* _AIM OF THE TASK_
Search the records below for the string "code", and report each line that contains it.
——
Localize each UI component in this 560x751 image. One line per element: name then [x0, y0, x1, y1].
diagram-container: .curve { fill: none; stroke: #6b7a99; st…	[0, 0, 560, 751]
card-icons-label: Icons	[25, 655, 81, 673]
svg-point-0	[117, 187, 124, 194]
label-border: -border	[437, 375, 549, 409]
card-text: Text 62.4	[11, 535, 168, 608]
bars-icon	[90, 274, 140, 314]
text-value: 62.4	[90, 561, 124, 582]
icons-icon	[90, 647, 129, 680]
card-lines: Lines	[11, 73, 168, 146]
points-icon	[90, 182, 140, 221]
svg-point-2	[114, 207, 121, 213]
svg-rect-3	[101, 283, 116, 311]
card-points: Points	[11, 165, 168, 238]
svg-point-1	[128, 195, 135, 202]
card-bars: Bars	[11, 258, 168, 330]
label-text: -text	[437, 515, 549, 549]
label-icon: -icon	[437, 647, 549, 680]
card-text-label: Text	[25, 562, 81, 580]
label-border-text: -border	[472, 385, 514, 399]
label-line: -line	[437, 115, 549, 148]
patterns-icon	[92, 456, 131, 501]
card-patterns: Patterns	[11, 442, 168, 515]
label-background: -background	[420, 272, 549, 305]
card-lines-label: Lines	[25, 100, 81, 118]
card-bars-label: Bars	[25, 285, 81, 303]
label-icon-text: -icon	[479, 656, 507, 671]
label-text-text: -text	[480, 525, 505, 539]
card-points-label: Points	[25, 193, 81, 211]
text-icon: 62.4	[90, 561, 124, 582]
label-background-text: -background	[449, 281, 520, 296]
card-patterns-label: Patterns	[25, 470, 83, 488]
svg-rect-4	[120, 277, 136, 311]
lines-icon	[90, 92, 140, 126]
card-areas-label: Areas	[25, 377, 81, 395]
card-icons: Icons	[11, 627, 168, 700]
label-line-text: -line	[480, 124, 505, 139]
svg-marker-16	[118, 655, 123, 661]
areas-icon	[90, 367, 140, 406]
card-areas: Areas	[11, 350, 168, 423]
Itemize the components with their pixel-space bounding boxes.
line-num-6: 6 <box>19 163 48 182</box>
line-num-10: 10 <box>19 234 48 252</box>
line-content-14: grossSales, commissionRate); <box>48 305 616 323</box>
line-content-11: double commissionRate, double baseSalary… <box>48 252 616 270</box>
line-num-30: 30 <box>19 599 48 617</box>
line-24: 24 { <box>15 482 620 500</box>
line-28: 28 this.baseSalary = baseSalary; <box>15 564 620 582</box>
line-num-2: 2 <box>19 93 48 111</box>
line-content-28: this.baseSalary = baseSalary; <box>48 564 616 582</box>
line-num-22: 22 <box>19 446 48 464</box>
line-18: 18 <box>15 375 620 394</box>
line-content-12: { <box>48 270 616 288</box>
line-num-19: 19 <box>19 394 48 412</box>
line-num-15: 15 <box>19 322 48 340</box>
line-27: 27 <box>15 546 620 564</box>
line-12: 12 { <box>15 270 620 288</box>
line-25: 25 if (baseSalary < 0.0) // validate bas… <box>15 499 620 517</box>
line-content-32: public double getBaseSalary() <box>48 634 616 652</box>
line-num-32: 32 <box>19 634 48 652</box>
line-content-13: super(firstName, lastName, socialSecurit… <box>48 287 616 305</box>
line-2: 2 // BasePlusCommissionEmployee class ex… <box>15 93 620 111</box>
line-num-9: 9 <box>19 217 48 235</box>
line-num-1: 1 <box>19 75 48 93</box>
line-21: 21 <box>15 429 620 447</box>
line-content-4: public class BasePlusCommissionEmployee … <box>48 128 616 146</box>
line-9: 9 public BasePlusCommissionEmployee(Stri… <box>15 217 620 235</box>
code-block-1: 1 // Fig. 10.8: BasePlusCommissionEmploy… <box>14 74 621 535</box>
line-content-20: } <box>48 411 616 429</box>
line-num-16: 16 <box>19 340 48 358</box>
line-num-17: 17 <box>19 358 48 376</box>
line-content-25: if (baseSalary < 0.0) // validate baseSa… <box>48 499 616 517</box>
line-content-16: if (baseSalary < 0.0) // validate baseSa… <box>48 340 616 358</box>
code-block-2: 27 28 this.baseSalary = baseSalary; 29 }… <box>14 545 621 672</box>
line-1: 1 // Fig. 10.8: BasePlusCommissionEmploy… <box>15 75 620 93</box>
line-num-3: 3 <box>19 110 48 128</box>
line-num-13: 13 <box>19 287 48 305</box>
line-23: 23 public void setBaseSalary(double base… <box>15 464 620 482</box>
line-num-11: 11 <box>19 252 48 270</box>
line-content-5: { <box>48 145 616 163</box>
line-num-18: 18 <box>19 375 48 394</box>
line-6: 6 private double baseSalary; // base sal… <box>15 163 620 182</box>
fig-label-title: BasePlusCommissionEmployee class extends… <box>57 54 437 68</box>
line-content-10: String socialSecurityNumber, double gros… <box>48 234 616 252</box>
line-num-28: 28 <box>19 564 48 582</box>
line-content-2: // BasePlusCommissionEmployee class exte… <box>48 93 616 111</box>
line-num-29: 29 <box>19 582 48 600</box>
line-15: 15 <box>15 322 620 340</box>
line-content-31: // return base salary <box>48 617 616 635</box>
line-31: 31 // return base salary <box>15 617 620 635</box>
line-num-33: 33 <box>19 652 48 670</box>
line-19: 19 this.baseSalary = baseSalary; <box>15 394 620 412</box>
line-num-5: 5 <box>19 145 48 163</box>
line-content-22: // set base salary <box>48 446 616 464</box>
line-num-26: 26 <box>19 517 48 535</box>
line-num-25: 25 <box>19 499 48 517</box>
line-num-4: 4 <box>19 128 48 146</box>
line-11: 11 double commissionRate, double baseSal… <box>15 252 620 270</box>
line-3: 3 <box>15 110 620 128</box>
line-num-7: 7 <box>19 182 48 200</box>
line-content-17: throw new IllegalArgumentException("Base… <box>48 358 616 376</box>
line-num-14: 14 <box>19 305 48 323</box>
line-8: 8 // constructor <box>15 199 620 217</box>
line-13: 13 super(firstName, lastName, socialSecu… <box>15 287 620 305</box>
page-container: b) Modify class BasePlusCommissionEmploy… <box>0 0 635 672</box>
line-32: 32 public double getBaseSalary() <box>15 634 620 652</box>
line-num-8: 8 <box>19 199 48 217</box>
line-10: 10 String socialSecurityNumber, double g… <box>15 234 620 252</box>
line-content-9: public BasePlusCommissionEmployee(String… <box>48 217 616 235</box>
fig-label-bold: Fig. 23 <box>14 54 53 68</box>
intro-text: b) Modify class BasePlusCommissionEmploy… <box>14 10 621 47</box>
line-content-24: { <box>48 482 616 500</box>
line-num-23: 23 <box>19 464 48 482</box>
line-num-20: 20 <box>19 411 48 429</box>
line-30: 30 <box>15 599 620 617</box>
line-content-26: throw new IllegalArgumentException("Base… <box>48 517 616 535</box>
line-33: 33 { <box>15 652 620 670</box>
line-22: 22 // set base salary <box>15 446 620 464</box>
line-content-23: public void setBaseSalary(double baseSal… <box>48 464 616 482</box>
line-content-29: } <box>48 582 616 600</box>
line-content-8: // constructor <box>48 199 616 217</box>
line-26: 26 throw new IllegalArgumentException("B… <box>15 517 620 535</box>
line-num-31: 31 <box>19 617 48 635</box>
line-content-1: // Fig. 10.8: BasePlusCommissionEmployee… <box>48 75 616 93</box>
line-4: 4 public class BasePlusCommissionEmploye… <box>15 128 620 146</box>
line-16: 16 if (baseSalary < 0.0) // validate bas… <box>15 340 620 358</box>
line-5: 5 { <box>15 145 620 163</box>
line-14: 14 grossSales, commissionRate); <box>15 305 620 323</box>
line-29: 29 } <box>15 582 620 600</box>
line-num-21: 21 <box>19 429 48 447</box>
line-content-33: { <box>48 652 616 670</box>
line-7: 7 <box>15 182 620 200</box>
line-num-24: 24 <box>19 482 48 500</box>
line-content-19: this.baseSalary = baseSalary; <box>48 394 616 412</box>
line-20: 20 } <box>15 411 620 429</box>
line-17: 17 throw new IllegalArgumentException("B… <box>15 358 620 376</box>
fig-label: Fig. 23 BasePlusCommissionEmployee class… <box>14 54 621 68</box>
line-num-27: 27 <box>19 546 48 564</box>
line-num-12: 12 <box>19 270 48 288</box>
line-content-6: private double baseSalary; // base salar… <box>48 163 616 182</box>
——
* _ANSWER SECTION_
code-block-1: 1 // Fig. 10.8: BasePlusCommissionEmploy… <box>14 74 621 535</box>
code-block-2: 27 28 this.baseSalary = baseSalary; 29 }… <box>14 545 621 672</box>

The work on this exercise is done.